**Work instruction:**
Scan the entries line by line and return those with "охраны".

Dataset entries
»»

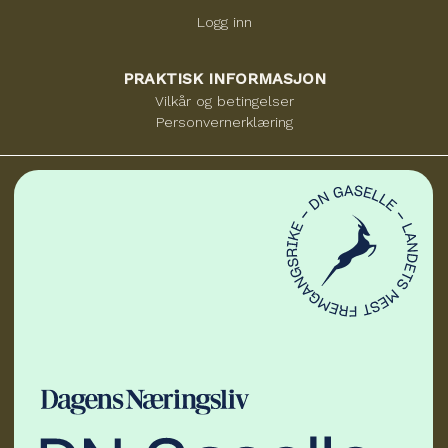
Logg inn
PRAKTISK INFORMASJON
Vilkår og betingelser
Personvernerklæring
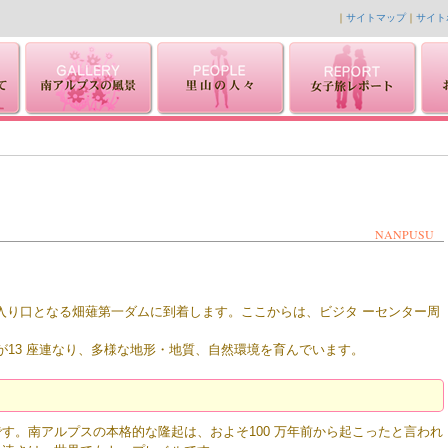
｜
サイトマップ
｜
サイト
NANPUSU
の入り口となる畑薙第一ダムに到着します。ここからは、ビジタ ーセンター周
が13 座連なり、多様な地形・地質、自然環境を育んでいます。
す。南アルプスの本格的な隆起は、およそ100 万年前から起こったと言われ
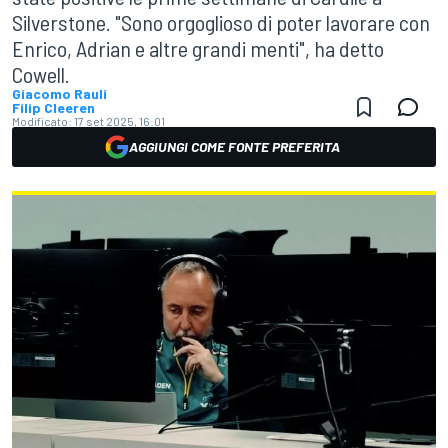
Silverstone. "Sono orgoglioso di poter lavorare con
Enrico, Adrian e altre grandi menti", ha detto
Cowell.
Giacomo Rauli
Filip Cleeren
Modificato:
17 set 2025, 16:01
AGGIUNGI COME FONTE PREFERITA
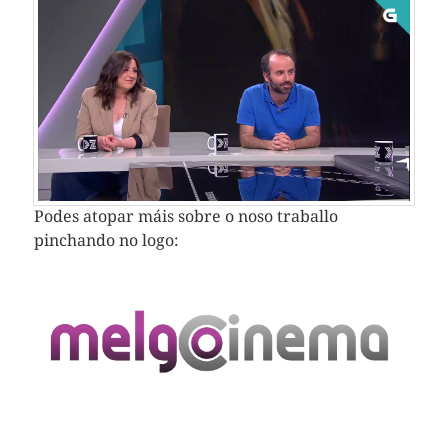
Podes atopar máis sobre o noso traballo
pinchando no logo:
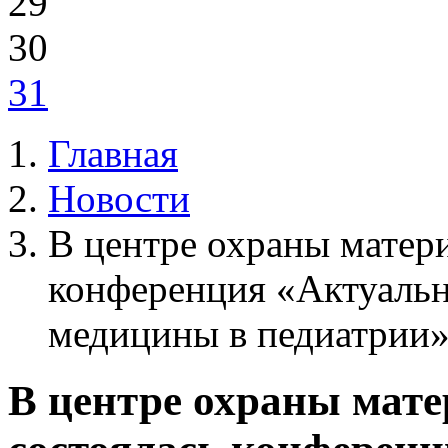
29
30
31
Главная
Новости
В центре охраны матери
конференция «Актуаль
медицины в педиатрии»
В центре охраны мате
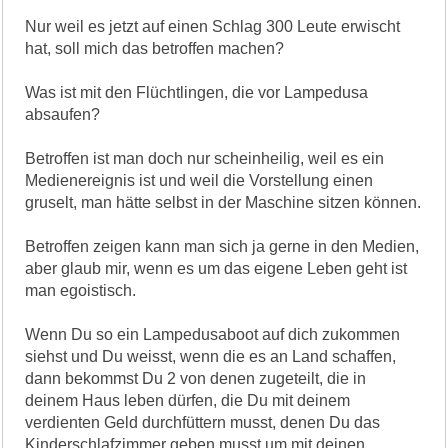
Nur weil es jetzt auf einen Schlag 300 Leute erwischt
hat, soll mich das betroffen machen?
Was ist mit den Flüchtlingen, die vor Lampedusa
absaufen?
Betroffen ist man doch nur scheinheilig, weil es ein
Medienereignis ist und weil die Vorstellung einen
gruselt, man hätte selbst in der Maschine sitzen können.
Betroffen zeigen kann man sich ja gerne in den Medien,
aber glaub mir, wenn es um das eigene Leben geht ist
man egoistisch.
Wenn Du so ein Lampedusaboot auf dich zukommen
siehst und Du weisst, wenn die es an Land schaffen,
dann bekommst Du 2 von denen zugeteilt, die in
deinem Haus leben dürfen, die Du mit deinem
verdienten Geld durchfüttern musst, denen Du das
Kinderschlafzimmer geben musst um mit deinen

««
»»

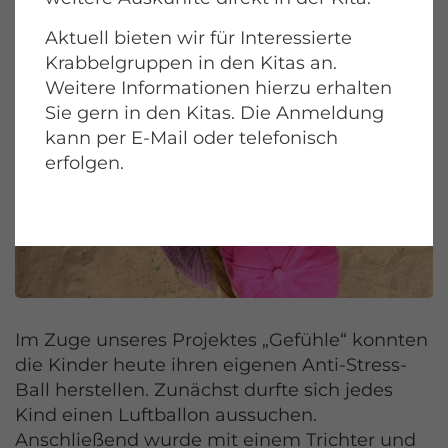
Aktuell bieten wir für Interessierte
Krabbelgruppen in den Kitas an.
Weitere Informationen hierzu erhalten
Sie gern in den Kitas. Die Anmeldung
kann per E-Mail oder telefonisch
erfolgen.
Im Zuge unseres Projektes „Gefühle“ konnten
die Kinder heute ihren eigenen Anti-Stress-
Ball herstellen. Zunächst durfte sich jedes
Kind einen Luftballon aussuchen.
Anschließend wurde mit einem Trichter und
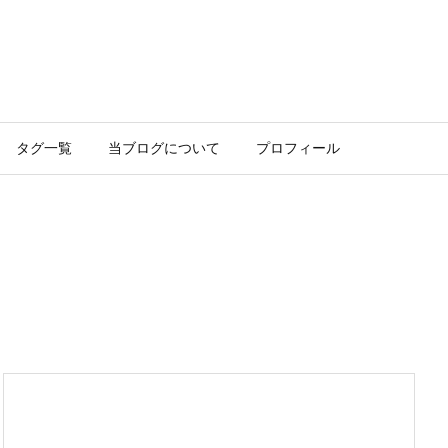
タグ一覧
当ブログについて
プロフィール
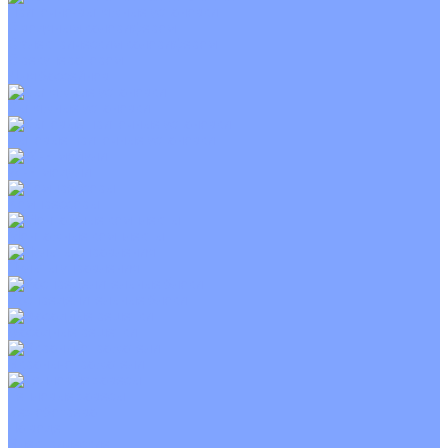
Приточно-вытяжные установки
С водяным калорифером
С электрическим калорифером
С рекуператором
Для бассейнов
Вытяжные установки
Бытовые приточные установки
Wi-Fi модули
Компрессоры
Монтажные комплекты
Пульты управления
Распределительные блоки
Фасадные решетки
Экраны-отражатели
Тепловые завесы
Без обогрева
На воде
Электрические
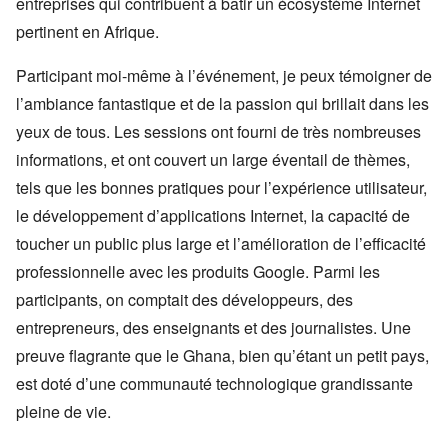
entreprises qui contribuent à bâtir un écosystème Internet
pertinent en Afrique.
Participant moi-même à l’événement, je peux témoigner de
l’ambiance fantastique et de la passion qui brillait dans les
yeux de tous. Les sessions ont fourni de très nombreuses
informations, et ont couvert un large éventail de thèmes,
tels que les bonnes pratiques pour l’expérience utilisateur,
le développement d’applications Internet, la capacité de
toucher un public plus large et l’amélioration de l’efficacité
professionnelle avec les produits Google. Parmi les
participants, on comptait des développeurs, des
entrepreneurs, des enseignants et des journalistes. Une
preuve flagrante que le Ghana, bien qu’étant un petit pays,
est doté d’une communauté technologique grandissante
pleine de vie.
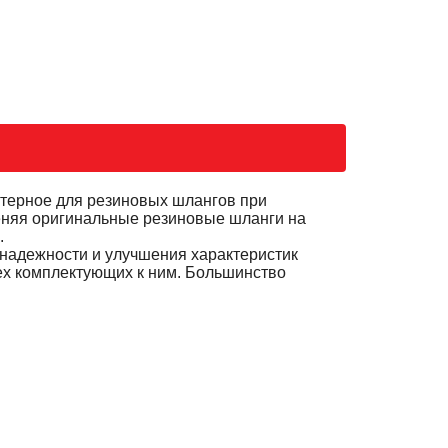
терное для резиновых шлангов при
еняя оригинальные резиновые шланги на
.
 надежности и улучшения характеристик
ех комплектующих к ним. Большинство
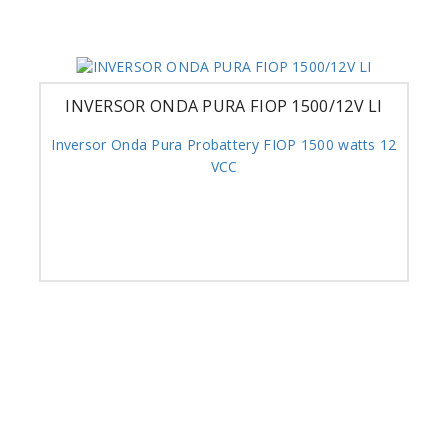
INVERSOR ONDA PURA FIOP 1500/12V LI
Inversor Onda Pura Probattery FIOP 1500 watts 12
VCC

««
»»

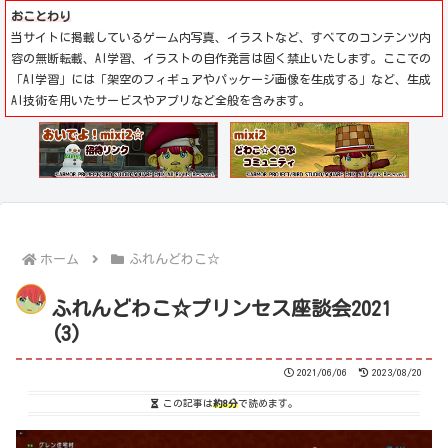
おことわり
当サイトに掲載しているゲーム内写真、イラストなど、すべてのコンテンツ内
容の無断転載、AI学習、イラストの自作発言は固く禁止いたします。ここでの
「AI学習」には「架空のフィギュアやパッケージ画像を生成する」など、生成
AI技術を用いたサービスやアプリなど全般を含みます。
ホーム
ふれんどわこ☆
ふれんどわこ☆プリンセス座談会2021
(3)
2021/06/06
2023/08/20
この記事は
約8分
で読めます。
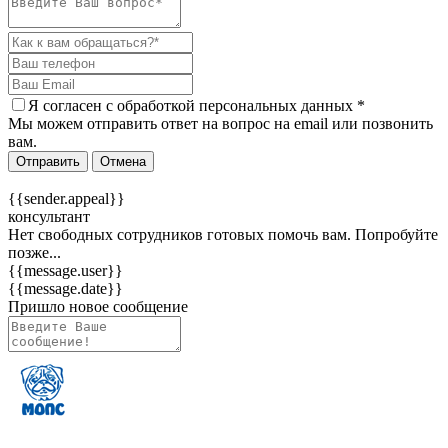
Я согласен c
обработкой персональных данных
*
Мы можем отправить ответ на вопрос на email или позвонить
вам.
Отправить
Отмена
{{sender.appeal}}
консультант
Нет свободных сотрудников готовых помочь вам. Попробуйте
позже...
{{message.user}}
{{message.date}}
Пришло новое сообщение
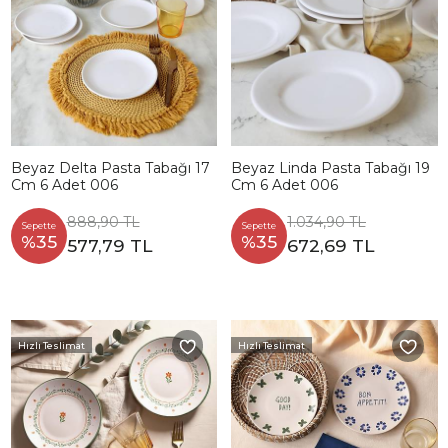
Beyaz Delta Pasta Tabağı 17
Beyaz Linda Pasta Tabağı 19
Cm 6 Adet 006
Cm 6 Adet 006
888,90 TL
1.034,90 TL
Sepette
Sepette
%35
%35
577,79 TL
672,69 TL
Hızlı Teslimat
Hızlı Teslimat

««

**Exercise answer:**
В центре охраны матери
В центре охраны мате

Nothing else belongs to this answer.